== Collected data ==
--------------------------------------------------

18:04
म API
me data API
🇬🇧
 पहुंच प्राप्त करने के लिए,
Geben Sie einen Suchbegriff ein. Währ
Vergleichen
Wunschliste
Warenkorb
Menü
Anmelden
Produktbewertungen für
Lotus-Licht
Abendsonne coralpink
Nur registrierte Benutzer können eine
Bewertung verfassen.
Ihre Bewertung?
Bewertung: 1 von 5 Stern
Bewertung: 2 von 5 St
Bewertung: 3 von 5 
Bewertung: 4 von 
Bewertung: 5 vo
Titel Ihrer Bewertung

--------------------------------------------------

== TASK TO COMPLETE ==
Each of the entries must be set down again exactly.

== ANSWER SPACE ==
18:04
म API
me data API
🇬🇧
 पहुंच प्राप्त करने के लिए,
Geben Sie einen Suchbegriff ein. Währ
Vergleichen
Wunschliste
Warenkorb
Menü
Anmelden
Produktbewertungen für
Lotus-Licht
Abendsonne coralpink
Nur registrierte Benutzer können eine
Bewertung verfassen.
Ihre Bewertung?
Bewertung: 1 von 5 Stern
Bewertung: 2 von 5 St
Bewertung: 3 von 5 
Bewertung: 4 von 
Bewertung: 5 vo
Titel Ihrer Bewertung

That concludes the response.